##### Data for this task

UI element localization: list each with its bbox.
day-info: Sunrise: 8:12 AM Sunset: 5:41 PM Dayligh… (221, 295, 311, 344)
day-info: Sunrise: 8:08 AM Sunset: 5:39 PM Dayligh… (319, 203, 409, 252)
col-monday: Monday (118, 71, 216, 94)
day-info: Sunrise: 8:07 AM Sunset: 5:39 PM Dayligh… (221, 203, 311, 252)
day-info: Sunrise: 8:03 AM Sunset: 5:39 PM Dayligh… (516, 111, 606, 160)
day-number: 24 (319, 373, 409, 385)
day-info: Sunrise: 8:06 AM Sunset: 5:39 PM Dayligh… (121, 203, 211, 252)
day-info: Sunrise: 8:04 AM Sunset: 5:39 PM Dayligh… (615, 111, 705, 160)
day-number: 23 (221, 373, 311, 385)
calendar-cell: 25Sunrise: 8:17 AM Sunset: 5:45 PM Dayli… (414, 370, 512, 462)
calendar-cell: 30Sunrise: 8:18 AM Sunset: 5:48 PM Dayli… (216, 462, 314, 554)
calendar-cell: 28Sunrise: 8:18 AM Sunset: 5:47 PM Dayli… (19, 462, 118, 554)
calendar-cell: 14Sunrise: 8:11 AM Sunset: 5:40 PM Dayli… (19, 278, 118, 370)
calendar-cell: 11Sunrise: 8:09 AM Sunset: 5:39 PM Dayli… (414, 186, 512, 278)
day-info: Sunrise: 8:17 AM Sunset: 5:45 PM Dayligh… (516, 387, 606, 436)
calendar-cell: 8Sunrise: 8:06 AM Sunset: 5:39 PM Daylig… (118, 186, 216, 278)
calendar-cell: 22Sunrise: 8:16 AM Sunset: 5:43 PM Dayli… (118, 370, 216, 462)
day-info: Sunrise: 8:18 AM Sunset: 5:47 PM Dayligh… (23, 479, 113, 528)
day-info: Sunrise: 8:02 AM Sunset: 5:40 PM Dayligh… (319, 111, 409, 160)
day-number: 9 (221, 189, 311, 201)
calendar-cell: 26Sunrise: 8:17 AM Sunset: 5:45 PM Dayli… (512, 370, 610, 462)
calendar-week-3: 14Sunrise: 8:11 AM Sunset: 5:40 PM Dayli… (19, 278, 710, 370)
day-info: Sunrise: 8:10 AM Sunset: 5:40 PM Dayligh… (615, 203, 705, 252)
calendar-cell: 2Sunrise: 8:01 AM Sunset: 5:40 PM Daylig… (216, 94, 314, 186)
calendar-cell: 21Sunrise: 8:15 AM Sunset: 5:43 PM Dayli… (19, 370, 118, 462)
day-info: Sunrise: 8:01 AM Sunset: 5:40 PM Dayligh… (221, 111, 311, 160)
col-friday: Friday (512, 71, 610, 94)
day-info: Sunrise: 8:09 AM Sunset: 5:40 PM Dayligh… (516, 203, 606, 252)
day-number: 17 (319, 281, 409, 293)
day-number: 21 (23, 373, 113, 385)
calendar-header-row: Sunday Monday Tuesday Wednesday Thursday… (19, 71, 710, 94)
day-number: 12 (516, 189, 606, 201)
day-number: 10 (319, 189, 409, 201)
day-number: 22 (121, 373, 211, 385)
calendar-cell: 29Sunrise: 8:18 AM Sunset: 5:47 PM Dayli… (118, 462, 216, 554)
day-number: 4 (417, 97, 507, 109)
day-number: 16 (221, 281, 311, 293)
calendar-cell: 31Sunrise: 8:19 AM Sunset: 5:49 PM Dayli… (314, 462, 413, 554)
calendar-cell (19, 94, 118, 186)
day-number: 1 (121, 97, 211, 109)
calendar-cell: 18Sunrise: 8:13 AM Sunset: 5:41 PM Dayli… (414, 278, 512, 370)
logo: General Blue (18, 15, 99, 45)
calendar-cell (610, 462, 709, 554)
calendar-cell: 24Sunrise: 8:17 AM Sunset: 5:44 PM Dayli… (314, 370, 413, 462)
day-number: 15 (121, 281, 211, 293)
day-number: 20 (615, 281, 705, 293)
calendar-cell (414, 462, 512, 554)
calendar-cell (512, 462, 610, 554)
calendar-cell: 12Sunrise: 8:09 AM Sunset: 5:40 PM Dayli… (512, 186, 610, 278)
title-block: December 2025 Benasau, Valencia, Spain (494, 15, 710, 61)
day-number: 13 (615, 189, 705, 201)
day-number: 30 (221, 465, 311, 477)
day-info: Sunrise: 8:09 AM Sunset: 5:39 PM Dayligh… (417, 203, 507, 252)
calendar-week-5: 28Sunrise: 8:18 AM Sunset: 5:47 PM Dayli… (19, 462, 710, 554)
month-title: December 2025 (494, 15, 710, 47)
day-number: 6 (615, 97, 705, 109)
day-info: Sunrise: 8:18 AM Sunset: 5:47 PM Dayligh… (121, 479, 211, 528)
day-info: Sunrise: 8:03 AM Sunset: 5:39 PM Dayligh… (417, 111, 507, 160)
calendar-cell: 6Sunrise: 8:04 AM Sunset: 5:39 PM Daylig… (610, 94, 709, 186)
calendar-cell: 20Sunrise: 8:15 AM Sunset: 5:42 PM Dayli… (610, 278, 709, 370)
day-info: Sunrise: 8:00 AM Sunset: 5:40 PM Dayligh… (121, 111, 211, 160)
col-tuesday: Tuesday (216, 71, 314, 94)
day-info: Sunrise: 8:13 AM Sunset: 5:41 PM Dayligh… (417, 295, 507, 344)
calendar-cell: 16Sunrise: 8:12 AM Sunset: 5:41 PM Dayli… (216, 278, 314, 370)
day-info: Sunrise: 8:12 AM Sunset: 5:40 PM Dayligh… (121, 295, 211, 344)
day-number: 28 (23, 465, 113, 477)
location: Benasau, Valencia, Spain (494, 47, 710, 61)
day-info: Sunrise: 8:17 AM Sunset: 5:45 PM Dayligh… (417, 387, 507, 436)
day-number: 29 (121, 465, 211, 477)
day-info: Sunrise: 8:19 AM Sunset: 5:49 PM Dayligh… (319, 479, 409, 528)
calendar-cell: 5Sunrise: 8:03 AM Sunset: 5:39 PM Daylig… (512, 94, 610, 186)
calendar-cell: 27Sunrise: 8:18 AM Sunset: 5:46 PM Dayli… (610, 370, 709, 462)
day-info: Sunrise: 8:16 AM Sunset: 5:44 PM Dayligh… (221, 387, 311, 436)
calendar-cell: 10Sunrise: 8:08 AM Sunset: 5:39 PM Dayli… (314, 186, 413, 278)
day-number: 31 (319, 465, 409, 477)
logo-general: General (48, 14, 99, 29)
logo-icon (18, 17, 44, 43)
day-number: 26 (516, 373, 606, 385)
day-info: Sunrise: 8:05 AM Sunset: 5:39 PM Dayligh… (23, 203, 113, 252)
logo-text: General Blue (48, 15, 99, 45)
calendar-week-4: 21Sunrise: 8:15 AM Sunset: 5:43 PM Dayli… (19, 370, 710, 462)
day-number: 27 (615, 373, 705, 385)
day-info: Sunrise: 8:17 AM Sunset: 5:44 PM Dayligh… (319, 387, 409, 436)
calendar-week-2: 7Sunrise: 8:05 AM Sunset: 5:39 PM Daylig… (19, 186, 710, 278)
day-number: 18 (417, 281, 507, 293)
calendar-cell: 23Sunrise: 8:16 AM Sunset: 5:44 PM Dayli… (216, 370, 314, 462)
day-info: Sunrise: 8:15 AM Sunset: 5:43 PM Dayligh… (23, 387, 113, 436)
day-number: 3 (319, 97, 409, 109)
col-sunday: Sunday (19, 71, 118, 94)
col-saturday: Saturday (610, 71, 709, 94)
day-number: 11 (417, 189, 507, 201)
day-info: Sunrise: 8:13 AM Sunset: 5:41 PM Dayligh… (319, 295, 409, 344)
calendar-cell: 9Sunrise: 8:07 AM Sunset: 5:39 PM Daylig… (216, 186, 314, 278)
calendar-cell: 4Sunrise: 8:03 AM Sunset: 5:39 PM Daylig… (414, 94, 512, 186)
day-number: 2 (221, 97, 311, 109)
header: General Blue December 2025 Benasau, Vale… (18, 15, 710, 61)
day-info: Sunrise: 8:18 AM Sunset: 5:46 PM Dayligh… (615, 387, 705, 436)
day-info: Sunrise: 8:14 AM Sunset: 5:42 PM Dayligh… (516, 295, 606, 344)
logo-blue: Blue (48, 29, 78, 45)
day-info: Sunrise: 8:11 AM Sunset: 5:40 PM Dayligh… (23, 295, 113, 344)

##########

## Problem
Your whole answer should be one number, the count of lines in the records that hold "Tuesday".

## Reply
2